Minnesota Tackles Stadium Rowdy Fans With Breath Tests

MINNEAPOLIS — Students who get kicked out of a University of Minnesota football game for drunken rowdiness won’t be allowed back next time unless they pass an alcohol breath test at the gate — one of the most extreme attempts yet by colleges to curb misbehavior in the stands.

The new Check BAC policy applies to the 10,000 student season-ticket holders and is modeled after a program started five years ago at the University of Wisconsin.

Nine people were ejected during the first game, and one drunken fan was taken from a tailgating lot to detox. Seven of those 10 were students who must now pass a breath test to attend future games. The number of students kicked out Saturday was about the same as usual, the university police department said.

Student season-ticket holders who get ejected from one game and want to attend another must go through a special gate where a breath test is administered. If they enter through a regular gate, they will get caught afterward when officials compare the database of used tickets to that of Check BAC students. (BAC stands for blood-alcohol content.)

Students under the drinking age of 21 must test completely clean to enter the stadium. Students 21 or older have to be below 0.08 percent, the legal limit for driving in Minnesota.

The decision to go dry at the new stadium is expected to cost the university about $1 million this year in lost revenue from the sale of suites and other premium seats, along with other costs, officials said.

Wisconsin officials said the “Show and Blow” program has improved the atmosphere at Camp Randall Stadium, which is also dry.

“The students who are coming sober are having a better time,” Cox said. A total of 135 Wisconsin students ran afoul of the policy last year.

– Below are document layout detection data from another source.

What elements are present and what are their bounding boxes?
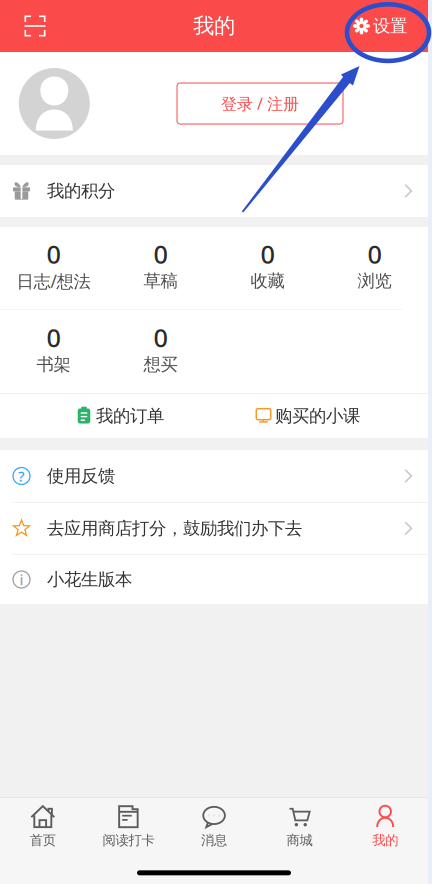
button[interactable]: 0 bbox=[107, 310, 214, 393]
staticText: 收藏 bbox=[250, 270, 284, 292]
staticText: 我的订单 bbox=[96, 405, 164, 427]
staticText: 消息 bbox=[201, 832, 227, 848]
button[interactable]: 首页 bbox=[0, 798, 86, 855]
button[interactable]: i bbox=[0, 555, 428, 604]
button[interactable]: 登录 / 注册 bbox=[177, 83, 343, 124]
staticText: 0 bbox=[46, 237, 60, 271]
staticText: 日志/想法 bbox=[16, 270, 90, 292]
staticText: 0 bbox=[154, 237, 168, 271]
staticText: 0 bbox=[154, 321, 168, 354]
button[interactable]: Scan bbox=[13, 4, 57, 48]
staticText: 设置 bbox=[373, 15, 407, 37]
staticText: 我的积分 bbox=[47, 180, 115, 202]
button[interactable]: 去应用商店打分，鼓励我们办下去 bbox=[0, 503, 428, 554]
button[interactable]: 阅读打卡 bbox=[86, 798, 171, 855]
staticText: 草稿 bbox=[144, 270, 178, 292]
staticText: 登录 / 注册 bbox=[221, 93, 299, 114]
button[interactable]: 0 bbox=[321, 227, 428, 309]
staticText: 书架 bbox=[36, 354, 70, 375]
staticText: 首页 bbox=[30, 832, 56, 848]
staticText: 想买 bbox=[144, 354, 178, 375]
button[interactable]: 消息 bbox=[171, 798, 257, 855]
staticText: 阅读打卡 bbox=[102, 832, 154, 848]
staticText: 去应用商店打分，鼓励我们办下去 bbox=[47, 518, 302, 539]
staticText: i bbox=[20, 570, 24, 589]
button[interactable]: 0 bbox=[214, 227, 321, 309]
staticText: 我的 bbox=[372, 832, 398, 848]
staticText: 0 bbox=[46, 321, 60, 354]
staticText: ? bbox=[18, 466, 25, 486]
button[interactable]: 购买的小课 bbox=[164, 394, 428, 438]
button[interactable]: ? bbox=[0, 450, 428, 502]
staticText: 浏览 bbox=[358, 270, 392, 292]
staticText: 0 bbox=[368, 237, 382, 271]
button[interactable]: 商城 bbox=[257, 798, 342, 855]
button[interactable]: 0 bbox=[0, 227, 107, 309]
staticText: 使用反馈 bbox=[47, 465, 115, 487]
staticText: 商城 bbox=[287, 832, 313, 848]
staticText: 我的 bbox=[193, 13, 235, 39]
button[interactable]: 设置 bbox=[343, 2, 415, 50]
button[interactable]: 我的订单 bbox=[0, 394, 164, 438]
button[interactable]: 我的 bbox=[342, 798, 428, 855]
staticText: 0 bbox=[260, 237, 274, 271]
button[interactable]: 0 bbox=[107, 227, 214, 309]
staticText: 购买的小课 bbox=[275, 405, 360, 427]
button[interactable]: 我的积分 bbox=[0, 165, 428, 217]
button[interactable]: 0 bbox=[0, 310, 107, 393]
staticText: 小花生版本 bbox=[47, 569, 132, 590]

About 1,700 students die in alcohol-related accidents every year, and nearly 600,000 are injured, according to the National Institutes of Health. Student sports fans are much more likely to binge drink than nonfans, said Toben Nelson, a University of Minnesota professor who has researched college drinking for more than a decade.

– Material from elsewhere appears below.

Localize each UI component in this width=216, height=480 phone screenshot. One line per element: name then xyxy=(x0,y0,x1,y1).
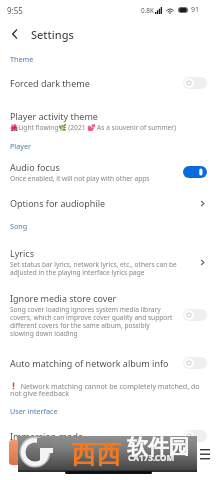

Universities have tried all sorts of strategies for curbing drunkenness. Some have banned the sale of alcohol at their stadiums and put security guards at gates to make sure fans don’t bring in their own. Some, like Minnesota, have corralled tailgaters into parking lots patrolled by police.
Associated Press sports writer Dave Campbell contributed to this report.

All of this going on, when in the national news CBS announces that College Aged Binge Drinking is at an all time low.
Do you think that we should breath test fans?